Catón llegó indignado a la plaza del Comitium y su enfado se incrementó aún más cuando observó que sólo los legionarios de las legiones urbanae podían contener a las esposas, madres, hijas y hermanas de Roma entre los Rostra[*] y la Graecostasis. Cruzó así el adusto senador de Tusculum por un Comitium vacío de mujeres y en su ausencia encontró algo de sosiego después de haber tenido que escuchar una y mil veces ruegos y súplicas de centenares de romanas pidiendo que votara a favor de la propuesta de los tribunos que pedían la abolición de aquella ley de austeridad.

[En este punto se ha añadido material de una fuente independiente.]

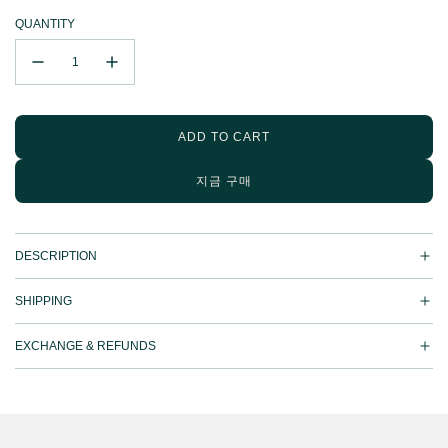
QUANTITY
ADD TO CART
L
O
지금 구매
A
D
I
N
DESCRIPTION
G
.
.
SHIPPING
.
EXCHANGE & REFUNDS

Nada más dar comienzo la sesión, Catón, una vez que se dio lectura formal a la propuesta de los tribunos de la plebe, Marco Fundanio y Lucio Valerio, de derogar la ley de Cayo Opio, hizo lo que se esperaba de él. Se levantó con rapidez de su asiento en el edificio de reuniones del Senado y lanzó un punzante discurso contra aquella propuesta. Sabía que tenía la batalla perdida, pero sabía también que pese a todo debía lucharla. Luego vendría lo realmente importante, al final de la sesión, pero eso, sus enemigos, no debían pensarlo, así que se empleó a fondo, y habló mirando fijamente a los Escipiones y los Emilio-Paulos y Flamininos y todos cuantos sabía que estaban dispuestos a derogar la ley.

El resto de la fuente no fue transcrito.